──────── Data shown ────────

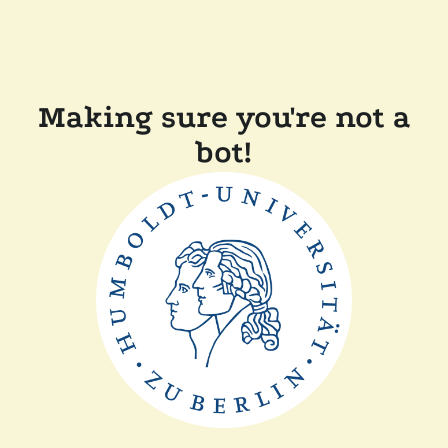
Making sure you're not a
bot!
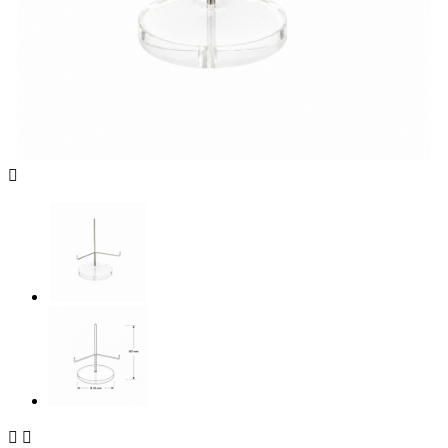



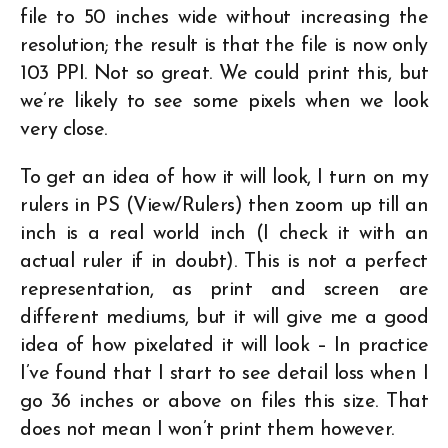
file to 50 inches wide without increasing the
resolution; the result is that the file is now only
103 PPI. Not so great. We could print this, but
we’re likely to see some pixels when we look
very close.
To get an idea of how it will look, I turn on my
rulers in PS (View/Rulers) then zoom up till an
inch is a real world inch (I check it with an
actual ruler if in doubt). This is not a perfect
representation, as print and screen are
different mediums, but it will give me a good
idea of how pixelated it will look – In practice
I’ve found that I start to see detail loss when I
go 36 inches or above on files this size. That
does not mean I won’t print them however.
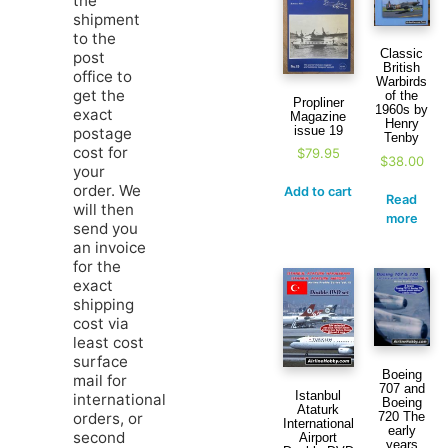
the
shipment
to the
Classic
post
British
office to
Warbirds
get the
of the
Propliner
1960s by
exact
Magazine
Henry
issue 19
postage
Tenby
cost for
$
79.95
$
38.00
your
order. We
Add to cart
Read
will then
more
send you
an invoice
for the
exact
shipping
cost via
least cost
surface
Boeing
mail for
707 and
Istanbul
international
Boeing
Ataturk
orders, or
720 The
International
early
second
Airport
years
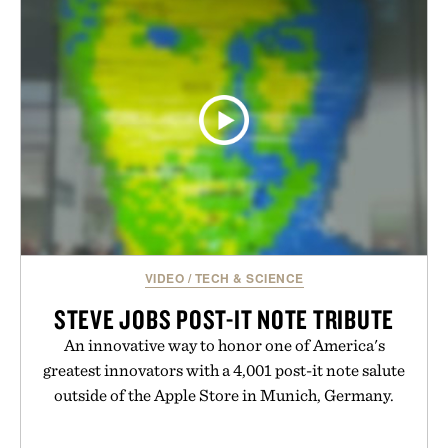
VIDEO
/
TECH & SCIENCE
STEVE JOBS POST-IT NOTE TRIBUTE
An innovative way to honor one of America's
greatest innovators with a 4,001 post-it note salute
outside of the Apple Store in Munich, Germany.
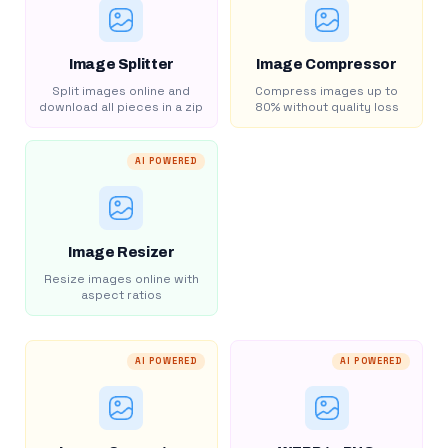
Image Splitter
Image Compressor
Split images online and
Compress images up to
download all pieces in a zip
80% without quality loss
AI POWERED
Image Resizer
Resize images online with
aspect ratios
AI POWERED
AI POWERED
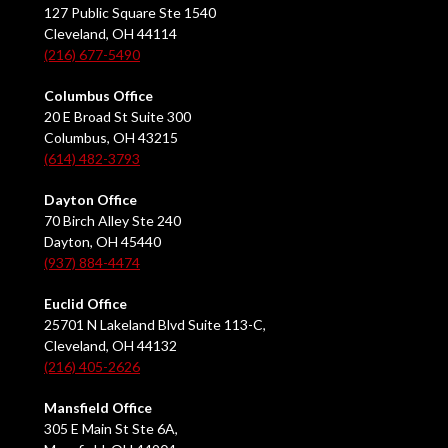
127 Public Square Ste 1540
Cleveland, OH 44114
(216) 677-5490
Columbus Office
20 E Broad St Suite 300
Columbus, OH 43215
(614) 482-3793
Dayton Office
70 Birch Alley Ste 240
Dayton, OH 45440
(937) 884-4474
Euclid Office
25701 N Lakeland Blvd Suite 113-C,
Cleveland, OH 44132
(216) 405-2626
Mansfield Office
305 E Main St Ste 6A,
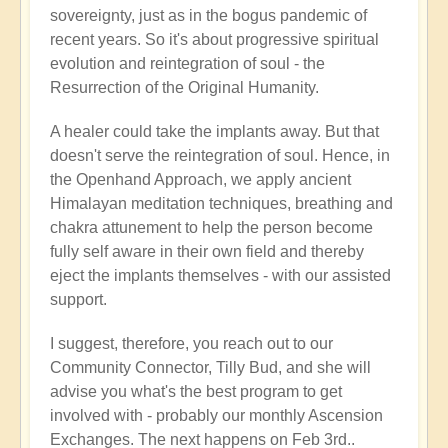
sovereignty, just as in the bogus pandemic of
recent years. So it's about progressive spiritual
evolution and reintegration of soul - the
Resurrection of the Original Humanity.
A healer could take the implants away. But that
doesn't serve the reintegration of soul. Hence, in
the Openhand Approach, we apply ancient
Himalayan meditation techniques, breathing and
chakra attunement to help the person become
fully self aware in their own field and thereby
eject the implants themselves - with our assisted
support.
I suggest, therefore, you reach out to our
Community Connector, Tilly Bud, and she will
advise you what's the best program to get
involved with - probably our monthly Ascension
Exchanges. The next happens on Feb 3rd..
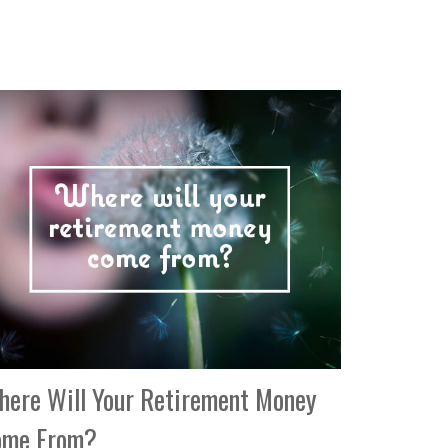
ere Will Your Retirement Money
ome From?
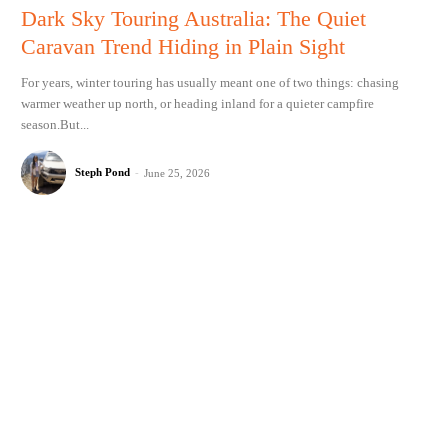
Dark Sky Touring Australia: The Quiet
Caravan Trend Hiding in Plain Sight
For years, winter touring has usually meant one of two things: chasing
warmer weather up north, or heading inland for a quieter campfire
season.But...
Steph Pond
-
June 25, 2026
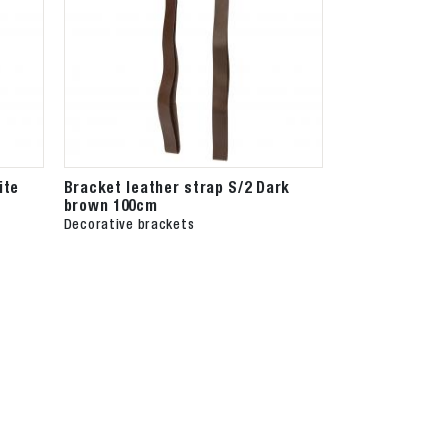
ite
Bracket leather strap S/2 Dark
brown 100cm
Decorative brackets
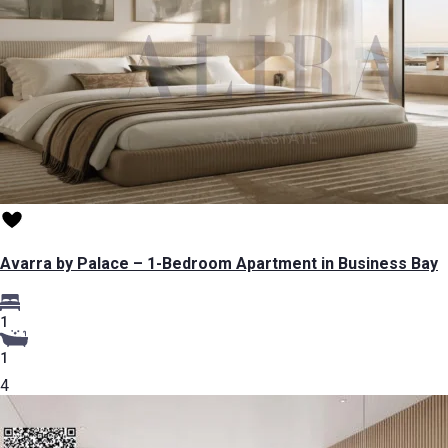
Avarra by Palace – 1-Bedroom Apartment in Business Bay
1
1
4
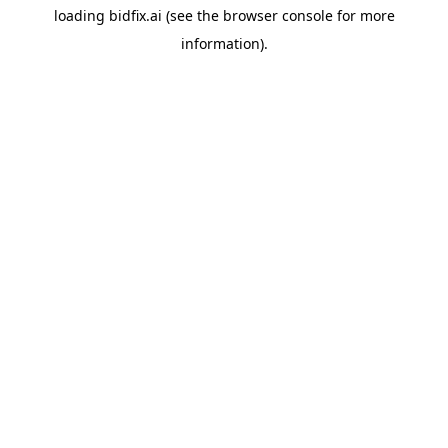
loading
bidfix.ai
(see the
browser console
for more
information).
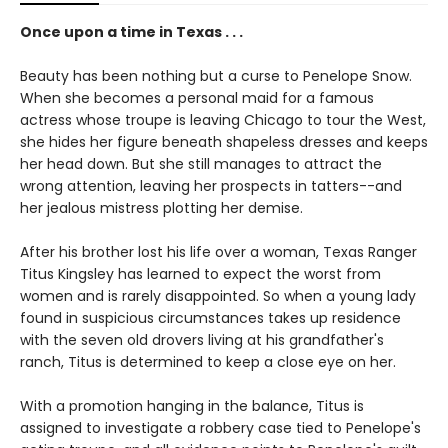
Once upon a time in Texas . . .
Beauty has been nothing but a curse to Penelope Snow.
When she becomes a personal maid for a famous
actress whose troupe is leaving Chicago to tour the West,
she hides her figure beneath shapeless dresses and keeps
her head down. But she still manages to attract the
wrong attention, leaving her prospects in tatters--and
her jealous mistress plotting her demise.
After his brother lost his life over a woman, Texas Ranger
Titus Kingsley has learned to expect the worst from
women and is rarely disappointed. So when a young lady
found in suspicious circumstances takes up residence
with the seven old drovers living at his grandfather's
ranch, Titus is determined to keep a close eye on her.
With a promotion hanging in the balance, Titus is
assigned to investigate a robbery case tied to Penelope's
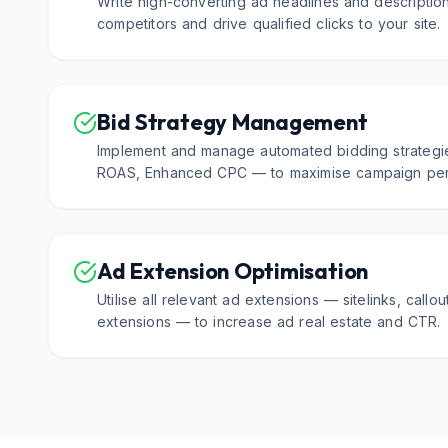
Write high-converting ad headlines and description
competitors and drive qualified clicks to your site.
Bid Strategy Management
Implement and manage automated bidding strategi
ROAS, Enhanced CPC — to maximise campaign per
Ad Extension Optimisation
Utilise all relevant ad extensions — sitelinks, callou
extensions — to increase ad real estate and CTR.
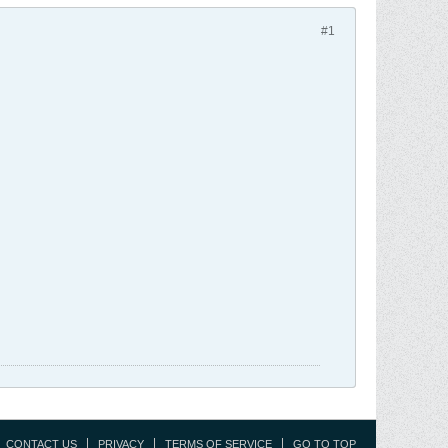
#1
CONTACT US
PRIVACY
TERMS OF SERVICE
GO TO TOP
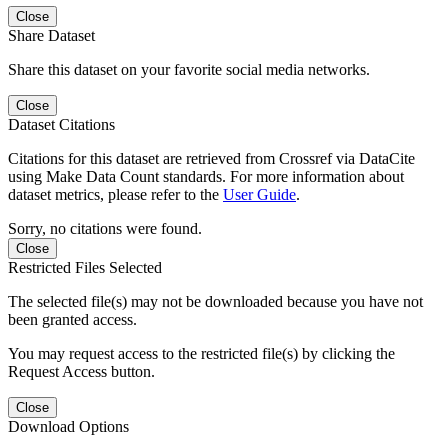
Close
Share Dataset
Share this dataset on your favorite social media networks.
Close
Dataset Citations
Citations for this dataset are retrieved from Crossref via DataCite
using Make Data Count standards. For more information about
dataset metrics, please refer to the
User Guide
.
Sorry, no citations were found.
Close
Restricted Files Selected
The selected file(s) may not be downloaded because you have not
been granted access.
You may request access to the restricted file(s) by clicking the
Request Access button.
Close
Download Options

────────

*Assigned task*:
Please repeat exactly the data above from its first line to the line that contains "127 Public Square Ste 1540", inclusive, and leave every picture out.

*Answer area*:
Making sure you're not a
bot!



file to 50 inches wide without increasing the
resolution; the result is that the file is now only
103 PPI. Not so great. We could print this, but
we’re likely to see some pixels when we look
very close.
To get an idea of how it will look, I turn on my
rulers in PS (View/Rulers) then zoom up till an
inch is a real world inch (I check it with an
actual ruler if in doubt). This is not a perfect
representation, as print and screen are
different mediums, but it will give me a good
idea of how pixelated it will look – In practice
I’ve found that I start to see detail loss when I
go 36 inches or above on files this size. That
does not mean I won’t print them however.
the
shipment
to the
Classic
post
British
office to
Warbirds
get the
of the
Propliner
1960s by
exact
Magazine
Henry
issue 19
postage
Tenby
cost for
$
79.95
$
38.00
your
order. We
Add to cart
Read
will then
more
send you
an invoice
for the
exact
shipping
cost via
least cost
surface
Boeing
mail for
707 and
Istanbul
international
Boeing
Ataturk
orders, or
720 The
International
early
second
Airport
years
VIDEO
/
TECH & SCIENCE
STEVE JOBS POST-IT NOTE TRIBUTE
An innovative way to honor one of America's
greatest innovators with a 4,001 post-it note salute
outside of the Apple Store in Munich, Germany.
Image Splitter
Image Compressor
Split images online and
Compress images up to
download all pieces in a zip
80% without quality loss
AI POWERED
Image Resizer
Resize images online with
aspect ratios
AI POWERED
AI POWERED
127 Public Square Ste 1540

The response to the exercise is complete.